A crucial test for Zimbabwe’s judiciary – and one which will provide a lesson for SA – comes before the country’s Supreme Court, sitting as a constitutional court, when it is asked this week to consider the case of human rights activist Jestina Mukoko.
It will be heard by the Supreme Court of Zimbabwe sitting as a constitutional court. Human rights activist Jestina Mukoko was taken from her home in the early hours of the morning last December by six armed men and a woman.
They did not produce a warrant and they refused to say on what authority they acted or indeed who they were.
Mukoko was wearing only a thin nightdress at the time, but they refused to allow her to change, take her spectacles with her or to bring medicine for her chronic conditions . She was held in solitary confinement, interrogated and tortured. She was kept in handcuffs and leg irons.

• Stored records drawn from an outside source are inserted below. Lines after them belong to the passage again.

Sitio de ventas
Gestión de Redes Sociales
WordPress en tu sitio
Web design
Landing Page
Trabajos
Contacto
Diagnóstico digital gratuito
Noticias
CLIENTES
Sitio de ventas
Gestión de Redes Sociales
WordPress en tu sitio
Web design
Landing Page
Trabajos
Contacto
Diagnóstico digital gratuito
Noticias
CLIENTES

After nearly a month of being carted — blindfolded — from one interrogation centre to another, she was allowed access to a lawyer for the first time. While her detention continued, people had gone to court about her abduction, and a court order had been issued that the police had to investigate her disappearance. Police disregarded the court order.

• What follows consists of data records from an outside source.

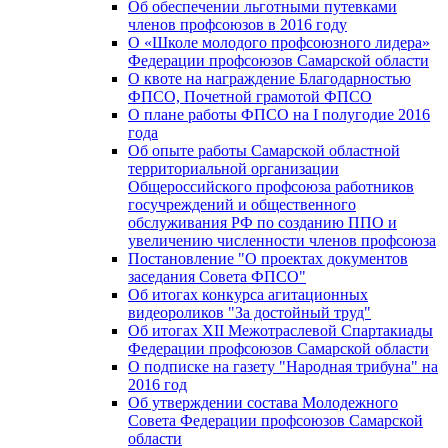
Об обеспечении льготными путевками
членов профсоюзов в 2016 году
О «Школе молодого профсоюзного лидера»
Федерации профсоюзов Самарской области
О квоте на награждение Благодарностью
ФПСО, Почетной грамотой ФПСО
О плане работы ФПСО на I полугодие 2016
года
Об опыте работы Самарской областной
территориальной организации
Общероссийского профсоюза работников
госучреждений и общественного
обслуживания РФ по созданию ППО и
увеличению численности членов профсоюза
Постановление "О проектах документов
заседания Совета ФПСО"
Об итогах конкурса агитационных
видеороликов "За достойный труд"
Об итогах XII Межотраслевой Спартакиады
Федерации профсоюзов Самарской области
О подписке на газету "Народная трибуна" на
2016 год
Об утверждении состава Молодежного
Совета Федерации профсоюзов Самарской
области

The minister of state security, Didymus Mutasa, confirmed what anyone could have guessed — that Mukoko’s kidnapping, detention and torture had been carried out by “state security agents”.
Attorney-general Johannes Tomana said he was an independent official who need not obey the court’s instruction, and he has therefore refused to comply. The facts are so stark that members of the court cannot avoid seeing the dispute as one in which they must make a choice.
Either they decide to uphold Mukoko’s rights under the constitution of Zimbabwe or they permit the executive to act unconstitutionally (and by extension condone the view of the attorney- general who told the court in so many words, that he is not subject to court orders).
It will be argued before the court that the state has not only failed to investigate and prosecute those who so fundamentally violated Mukoko’s rights, but the state is in fact the very authority which authorised the violations in the first place.
Its top officials have in no way repudiated the actions of its agents in abducting without warrant, detaining and torturing Mukoko, thus indicating their complicity. And these officials are now trying to prevent the law from exercising its oversight role by claiming they are immune from court orders — and by charging the victim.
The argument to be put to the judges is that the court “cannot be seen to facilitate this executive defiance of the rule of law”. Fortunately, such grave tests of judicial independence and courage do not come before a court every day.